Month in Review
The inflation story continues to evolve. The official description has moved from ‘transitory’ to ‘sticky’ and a growing number of commentators are expressing concerns about it becoming ‘structural’ or embedded as we move through 2022. These concerns had a clear effect on both equity and bond markets in January as can be clearly seen from the chart below. The US Federal Reserve has made clear its intention to start raising interest rates in March and the UK has begun the same process. Despite headline Eurozone inflation above 5% in January, the ECB has so far stuck to its line that rates will not rise this year. If trends continue however, 2023 will very likely see a reversal of this position.
As the covid issue gradually recedes (although it is still causing problems with supply chains from China), some geopolitical issues are coming under the spotlight, notably potential Russian aggression towards the Ukraine and possibly one or more of the Baltic states. As matters stand, an escalation of tensions in the region could be a negative trigger event for markets over the coming months.
Big tech has not had a great year to date. Netflix, Meta (Facebook) and Spotify have all suffered sharp falls as questions have arisen about their medium-term growth outlooks. This could be the year when we see a general share price reset in relation to a number of the very highly valued names in this space.
Having fully expected that 2022 could be a bumpy ride for equities, the January drop experienced by most markets came as no surprise. The UK stock market rose against the grain, partly as a result of having lagged the 2021 recovery in markets generally around the world. China also rose but again it had a very weak 2021 and the small rise in January was a follow on from a poor year. There is little doubt that China is offering relative value at these levels but the market is likely to continue to be weighed down by the structural debt problems and the absence of a clear policy message in relation to the economy from central government.
Equity Market Performances (in euro terms)
|Market||Performance January 2022*||Performance 1 year*||YTD*|
*Source Financial Times, Financial Express
During times of rising interest rates, bonds are very much in the firing line and over the past month and longer sovereign bond markets have responded very directly to changing interest rate expectations. However, the bond market is not a uniform entity and there are segments, particularly in the corporate bond, high yield and short duration spaces, which are not as sensitive to small changes in interest rates. So, while we have been advising clients to avoid sovereign bonds for quite some time, we continue to see value, particularly yield value, in some of these sub segments of the market.
Property has long been seen as a haven during inflationary times as many leases and rental agreements are index-linked in some way so that rents will generally follow inflationary trends. While there are certainly question marks over the future of retail properties, particularly high street and shopping mall units, we continue to see real value opportunities in funds and trusts investing in logistics, retail warehouse, healthcare and even city centre office properties. Many trusts offer annual dividend yields of 4-6% with the likelihood that these yields will grow over time.
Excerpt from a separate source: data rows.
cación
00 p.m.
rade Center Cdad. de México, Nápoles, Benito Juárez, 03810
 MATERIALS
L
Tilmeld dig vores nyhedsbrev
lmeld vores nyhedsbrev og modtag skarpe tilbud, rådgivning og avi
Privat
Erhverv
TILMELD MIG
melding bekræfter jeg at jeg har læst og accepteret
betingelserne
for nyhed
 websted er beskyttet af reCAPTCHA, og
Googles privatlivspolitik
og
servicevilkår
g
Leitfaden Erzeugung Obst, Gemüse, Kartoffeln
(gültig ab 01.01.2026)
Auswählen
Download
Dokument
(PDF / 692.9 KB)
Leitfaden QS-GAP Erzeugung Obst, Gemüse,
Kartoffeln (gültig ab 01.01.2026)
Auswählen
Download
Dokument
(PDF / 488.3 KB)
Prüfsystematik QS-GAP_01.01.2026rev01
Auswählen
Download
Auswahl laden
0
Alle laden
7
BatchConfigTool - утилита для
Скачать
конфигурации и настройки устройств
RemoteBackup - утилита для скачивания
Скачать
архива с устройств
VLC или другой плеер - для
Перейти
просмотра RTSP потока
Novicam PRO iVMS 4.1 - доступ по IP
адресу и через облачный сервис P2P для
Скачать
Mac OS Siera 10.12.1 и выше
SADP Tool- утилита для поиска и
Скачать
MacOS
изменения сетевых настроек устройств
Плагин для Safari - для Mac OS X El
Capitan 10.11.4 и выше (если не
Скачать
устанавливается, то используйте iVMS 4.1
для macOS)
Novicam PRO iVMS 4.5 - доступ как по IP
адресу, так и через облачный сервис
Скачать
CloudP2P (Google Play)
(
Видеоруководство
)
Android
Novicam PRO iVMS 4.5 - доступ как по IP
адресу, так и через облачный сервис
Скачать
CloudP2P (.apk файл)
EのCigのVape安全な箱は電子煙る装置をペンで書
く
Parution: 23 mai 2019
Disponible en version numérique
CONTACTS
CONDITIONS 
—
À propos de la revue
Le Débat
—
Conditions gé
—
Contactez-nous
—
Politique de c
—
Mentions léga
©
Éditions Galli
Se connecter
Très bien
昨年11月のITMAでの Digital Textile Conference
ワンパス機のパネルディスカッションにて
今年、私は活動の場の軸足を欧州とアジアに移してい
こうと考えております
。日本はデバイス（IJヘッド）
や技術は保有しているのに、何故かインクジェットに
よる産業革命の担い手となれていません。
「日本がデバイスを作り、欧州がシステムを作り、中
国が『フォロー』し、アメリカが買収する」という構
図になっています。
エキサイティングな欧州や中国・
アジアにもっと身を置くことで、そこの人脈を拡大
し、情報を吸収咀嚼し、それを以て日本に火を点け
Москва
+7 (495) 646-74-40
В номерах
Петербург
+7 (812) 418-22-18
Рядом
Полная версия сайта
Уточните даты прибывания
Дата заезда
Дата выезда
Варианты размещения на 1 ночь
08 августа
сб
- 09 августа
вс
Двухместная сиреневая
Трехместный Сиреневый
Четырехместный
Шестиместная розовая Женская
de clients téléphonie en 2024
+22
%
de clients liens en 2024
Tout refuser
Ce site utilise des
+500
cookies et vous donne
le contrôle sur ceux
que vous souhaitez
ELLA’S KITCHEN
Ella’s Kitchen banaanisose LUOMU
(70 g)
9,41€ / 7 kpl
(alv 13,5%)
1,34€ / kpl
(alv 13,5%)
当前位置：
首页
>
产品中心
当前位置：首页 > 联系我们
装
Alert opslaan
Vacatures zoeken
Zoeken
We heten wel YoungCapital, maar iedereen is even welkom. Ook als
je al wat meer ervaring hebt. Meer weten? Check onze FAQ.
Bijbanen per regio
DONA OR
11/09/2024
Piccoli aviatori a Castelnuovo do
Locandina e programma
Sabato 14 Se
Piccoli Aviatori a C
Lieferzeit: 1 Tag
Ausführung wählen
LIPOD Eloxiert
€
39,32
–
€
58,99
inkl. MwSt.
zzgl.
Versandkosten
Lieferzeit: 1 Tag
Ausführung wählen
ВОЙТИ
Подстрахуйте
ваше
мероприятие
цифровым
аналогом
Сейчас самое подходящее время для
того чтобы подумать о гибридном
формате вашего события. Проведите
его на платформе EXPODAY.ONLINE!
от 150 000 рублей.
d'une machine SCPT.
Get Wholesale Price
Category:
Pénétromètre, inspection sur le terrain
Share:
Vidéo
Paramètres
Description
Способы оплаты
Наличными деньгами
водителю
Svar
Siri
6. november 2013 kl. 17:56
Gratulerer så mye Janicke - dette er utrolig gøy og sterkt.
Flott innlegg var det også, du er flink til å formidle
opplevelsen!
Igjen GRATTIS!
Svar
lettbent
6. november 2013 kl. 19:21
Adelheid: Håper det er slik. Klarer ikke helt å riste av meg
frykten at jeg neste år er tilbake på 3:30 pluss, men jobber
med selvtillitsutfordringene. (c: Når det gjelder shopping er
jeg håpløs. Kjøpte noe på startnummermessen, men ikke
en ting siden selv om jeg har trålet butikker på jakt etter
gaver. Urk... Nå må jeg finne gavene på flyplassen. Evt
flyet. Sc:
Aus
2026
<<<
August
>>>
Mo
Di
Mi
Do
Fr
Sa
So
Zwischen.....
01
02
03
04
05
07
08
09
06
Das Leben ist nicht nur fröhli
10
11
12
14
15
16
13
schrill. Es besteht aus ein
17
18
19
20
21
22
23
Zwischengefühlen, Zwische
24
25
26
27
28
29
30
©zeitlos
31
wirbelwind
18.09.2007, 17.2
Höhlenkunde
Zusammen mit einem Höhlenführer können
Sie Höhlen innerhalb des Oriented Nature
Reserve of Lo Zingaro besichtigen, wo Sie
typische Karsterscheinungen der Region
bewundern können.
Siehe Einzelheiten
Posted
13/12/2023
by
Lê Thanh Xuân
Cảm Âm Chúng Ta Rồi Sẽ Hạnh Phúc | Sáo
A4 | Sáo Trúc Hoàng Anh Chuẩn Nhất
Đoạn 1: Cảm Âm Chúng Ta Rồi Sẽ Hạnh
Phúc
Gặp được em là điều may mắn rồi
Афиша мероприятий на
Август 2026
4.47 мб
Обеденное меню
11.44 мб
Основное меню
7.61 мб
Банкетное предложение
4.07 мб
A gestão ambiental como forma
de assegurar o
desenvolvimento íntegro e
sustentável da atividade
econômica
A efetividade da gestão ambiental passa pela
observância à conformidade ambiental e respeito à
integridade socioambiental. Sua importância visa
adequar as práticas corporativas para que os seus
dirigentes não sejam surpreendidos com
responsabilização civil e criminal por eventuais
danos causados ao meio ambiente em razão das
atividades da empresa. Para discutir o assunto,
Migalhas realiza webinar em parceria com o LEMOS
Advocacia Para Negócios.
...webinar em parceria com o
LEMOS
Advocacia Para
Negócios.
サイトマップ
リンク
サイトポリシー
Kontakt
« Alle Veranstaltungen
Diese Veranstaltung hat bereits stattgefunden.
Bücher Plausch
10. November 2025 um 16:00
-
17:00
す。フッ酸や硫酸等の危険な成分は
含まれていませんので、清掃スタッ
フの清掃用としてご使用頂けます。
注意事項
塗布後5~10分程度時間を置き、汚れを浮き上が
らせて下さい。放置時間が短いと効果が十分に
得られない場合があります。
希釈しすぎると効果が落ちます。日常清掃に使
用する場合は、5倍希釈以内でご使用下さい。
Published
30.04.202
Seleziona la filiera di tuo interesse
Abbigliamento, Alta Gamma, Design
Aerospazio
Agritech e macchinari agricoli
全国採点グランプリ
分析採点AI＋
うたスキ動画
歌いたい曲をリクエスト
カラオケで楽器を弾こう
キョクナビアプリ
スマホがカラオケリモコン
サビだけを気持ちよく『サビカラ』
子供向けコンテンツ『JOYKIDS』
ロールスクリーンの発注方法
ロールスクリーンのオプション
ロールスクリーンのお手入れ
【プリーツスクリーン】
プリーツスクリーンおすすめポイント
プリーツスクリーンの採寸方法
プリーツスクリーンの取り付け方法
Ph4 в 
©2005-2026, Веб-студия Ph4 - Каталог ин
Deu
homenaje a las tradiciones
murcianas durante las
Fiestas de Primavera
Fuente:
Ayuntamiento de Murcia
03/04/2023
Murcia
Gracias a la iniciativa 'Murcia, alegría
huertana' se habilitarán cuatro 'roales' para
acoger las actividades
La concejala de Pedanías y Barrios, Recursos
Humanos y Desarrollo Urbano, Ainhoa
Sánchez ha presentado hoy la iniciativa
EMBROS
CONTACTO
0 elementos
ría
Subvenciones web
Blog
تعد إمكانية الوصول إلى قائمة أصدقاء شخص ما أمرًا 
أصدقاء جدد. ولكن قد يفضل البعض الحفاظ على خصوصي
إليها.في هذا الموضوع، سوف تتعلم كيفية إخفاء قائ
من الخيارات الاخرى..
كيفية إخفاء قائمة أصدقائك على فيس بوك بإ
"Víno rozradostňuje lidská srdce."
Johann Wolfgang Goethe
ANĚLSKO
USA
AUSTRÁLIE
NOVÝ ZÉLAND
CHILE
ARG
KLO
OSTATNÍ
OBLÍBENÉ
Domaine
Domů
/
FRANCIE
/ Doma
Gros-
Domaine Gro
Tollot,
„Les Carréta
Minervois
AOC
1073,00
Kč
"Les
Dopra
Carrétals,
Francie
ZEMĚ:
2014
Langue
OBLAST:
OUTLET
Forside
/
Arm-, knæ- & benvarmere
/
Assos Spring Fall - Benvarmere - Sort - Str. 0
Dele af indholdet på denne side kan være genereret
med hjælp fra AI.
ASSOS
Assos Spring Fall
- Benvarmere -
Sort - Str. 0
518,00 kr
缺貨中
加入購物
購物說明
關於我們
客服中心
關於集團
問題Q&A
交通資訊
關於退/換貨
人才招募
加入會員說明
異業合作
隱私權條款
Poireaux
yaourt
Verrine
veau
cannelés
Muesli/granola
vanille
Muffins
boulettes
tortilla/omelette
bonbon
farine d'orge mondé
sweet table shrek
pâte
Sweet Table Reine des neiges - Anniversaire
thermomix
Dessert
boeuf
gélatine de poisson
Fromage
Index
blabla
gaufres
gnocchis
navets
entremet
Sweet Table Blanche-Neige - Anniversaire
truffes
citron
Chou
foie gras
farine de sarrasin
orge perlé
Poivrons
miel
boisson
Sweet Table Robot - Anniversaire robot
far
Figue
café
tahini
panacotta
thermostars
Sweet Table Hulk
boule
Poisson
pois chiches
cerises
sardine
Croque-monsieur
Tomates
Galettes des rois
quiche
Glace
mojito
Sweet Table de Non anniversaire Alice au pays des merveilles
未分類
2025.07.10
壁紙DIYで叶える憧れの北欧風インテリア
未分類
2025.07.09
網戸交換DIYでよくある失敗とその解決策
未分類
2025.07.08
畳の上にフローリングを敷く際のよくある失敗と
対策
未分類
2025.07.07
A number of alternative asset classes offer a degree of protection from market volatility driven by inflation concerns. Infrastructure is one of those as it incorporates areas such as utilities with index-linked pricing power, road tolls (again index-linked), public-private partnerships with inbuilt inflation protection measures etc. See Fund in Focus section below for a description of one such opportunity.
There is little doubt that the market volatility we’ve seen in the first month of the year will not be a recurring event during the year. For investors committed to the long term this prospect should not be a concern. However, it may be wise to build exposure to areas like property and infrastructure and long-term quality equity exposures. Highly valued areas of the equity market such as Big Tech are probably best avoided during this phase in the markets. Investments producing a visible and predictable dividend income flow should also be attractive. Although we expect to see more than our share of market ups and downs this year, we remain confident in the long-term value of equity markets and their capacity to deliver long term value to investors.
Our fund for this month is First Sentier Global Listed Infrastructure Click here to see more details
As always, you should only consider the investment views contained in this Financial Markets Insight update in the context of your own attitude to risk and how such choices might impact your Asset Allocation model.